João Batista pregava acerca do batismo de arrependimento, e quando questionado a respeito do que deveriam fazer, ou seja, quais as evidências de alguém que se arrependeu, João apresenta a virtude da generosidade, da partilha, da doação piedosa. Esse é um princípio fundamental para este tema “todo cristão deve ser virtuosamente generoso, um piedoso doador aquilo que tem”.
“Todo cristão deve ser virtuosamente generoso, um piedoso doador aquilo que tem”.
Concluo que a ação de mitigação da pobreza no mundo para pessoas que não estão na igreja também é uma prática legítima.
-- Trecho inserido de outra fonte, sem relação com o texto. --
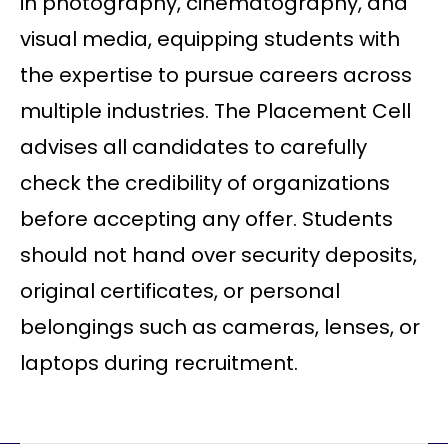
in photography, cinematography, and
visual media, equipping students with
the expertise to pursue careers across
multiple industries. The Placement Cell
advises all candidates to carefully
check the credibility of organizations
before accepting any offer. Students
should not hand over security deposits,
original certificates, or personal
belongings such as cameras, lenses, or
laptops during recruitment.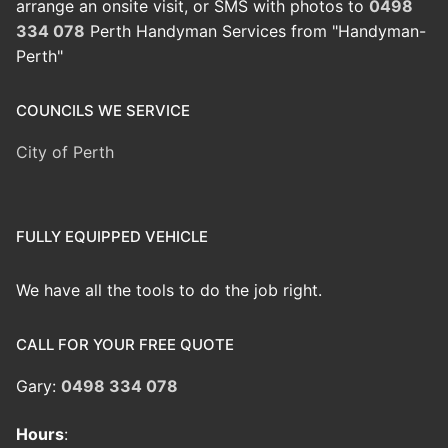
arrange an onsite visit, or SMS with photos to
0498
334 078
Perth Handyman Services from "Handyman-
Perth"
COUNCILS WE SERVICE
City of Perth
FULLY EQUIPPED VEHICLE
We have all the tools to do the job right.
CALL FOR YOUR FREE QUOTE
Gary:
0498 334 078
Hours
: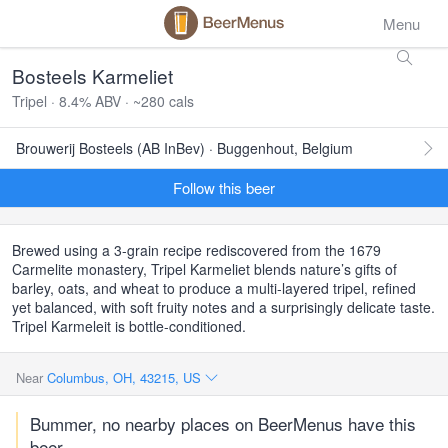
Menu
Bosteels Karmeliet
Tripel · 8.4% ABV · ~280 cals
Brouwerij Bosteels (AB InBev) · Buggenhout, Belgium
Follow this beer
Brewed using a 3-grain recipe rediscovered from the 1679
Carmelite monastery, Tripel Karmeliet blends nature’s gifts of
barley, oats, and wheat to produce a multi-layered tripel, refined
yet balanced, with soft fruity notes and a surprisingly delicate taste.
Tripel Karmeleit is bottle-conditioned.
Near
Columbus, OH, 43215, US
Bummer, no nearby places on BeerMenus have this
beer.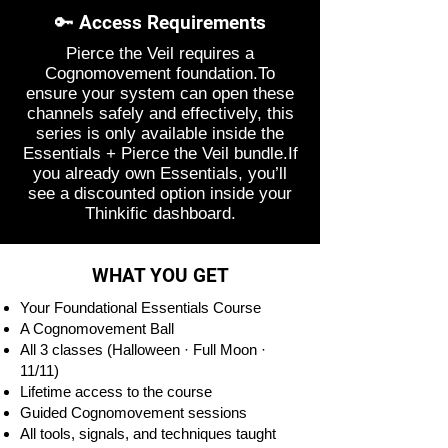
🔑 Access Requirements
Pierce the Veil requires a
Cognomovement foundation.To
ensure your system can open these
channels safely and effectively, this
series is only available inside the
Essentials + Pierce the Veil bundle.If
you already own Essentials, you’ll
see a discounted option inside your
Thinkific dashboard.
WHAT YOU GET
Your Foundational Essentials Course
A Cognomovement Ball
All 3 classes (Halloween · Full Moon ·
11/11)
Lifetime access to the course
Guided Cognomovement sessions
All tools, signals, and techniques taught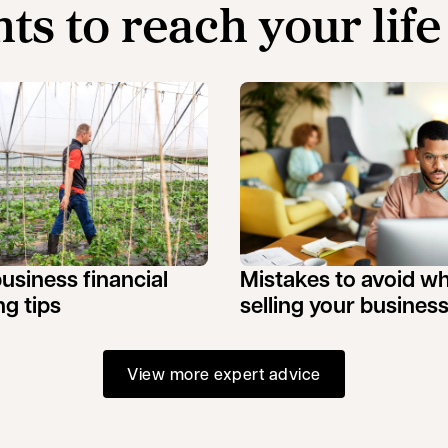
hts to reach your life
business financial
Mistakes to avoid w
ng tips
selling your busines
View more expert advice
Devemos olhar ao nosso redor e sermos cuidadosos com aqueles que verdadeiramente precisam de ajuda, com os mais necessitados, oferecendo recursos básicos para a fome e para o frio, mas também oportunidades de uma mudança radical da sua realidade. Toda boa doação é feita com sabedoria e prudência, visando mais a satisfação da alma do que alívio do corpo. Porém não podemos incorrer no erro da solução completa da pobreza e da miséria, isso não acontecerá aqui, somente Cristo, na consumação da sua redenção trará à sua igreja satisfação completa e perfeita no reino vindouro.
Toda boa doação é feita com sabedoria e prudência, visando mais a satisfação da alma do que alívio do corpo
Deve haver alguma relação entre o cristianismo e a pobreza?
Sim, devemos lutar para que não haja pobreza alguma na família da fé, e sermos generosos doadores com qualquer próximo que estiver necessitado, tendo como crivo a sabedoria e a prudência.
Se há, qual a profundidade desta relação?
Quanto a família na fé, o quão profundamente necessário for. Quanto aos necessitados desta terra, oferecendo auxílio no frio, comida na fome e possibilitando verdadeiros caminhos de mudança.
Em que medida o cristianismo deve intervir na pobreza?
Na medida da obediência a Cristo, sabendo que não podemos resolver completamente a pobreza nesta terra.